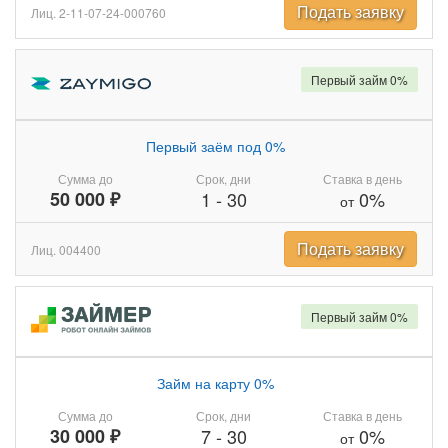
Подать заявку
Лиц. 2-11-07-24-000760
Первый займ 0%
Первый заём под 0%
Сумма до
Срок, дни
Ставка в день
50 000 ₽
1
-
30
0%
от
Подать заявку
Лиц. 004400
Первый займ 0%
Займ на карту 0%
Сумма до
Срок, дни
Ставка в день
30 000 ₽
7
-
30
0%
от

◆ Exercise instructions ◆
Set down the lines of the records above exactly, apart from the pictures.

◆ Output of the task ◆
Подать заявку
Лиц. 2-11-07-24-000760
Первый займ 0%
Первый заём под 0%
Сумма до
Срок, дни
Ставка в день
50 000 ₽
1
-
30
0%
от
Подать заявку
Лиц. 004400
Первый займ 0%
Займ на карту 0%
Сумма до
Срок, дни
Ставка в день
30 000 ₽
7
-
30
0%
от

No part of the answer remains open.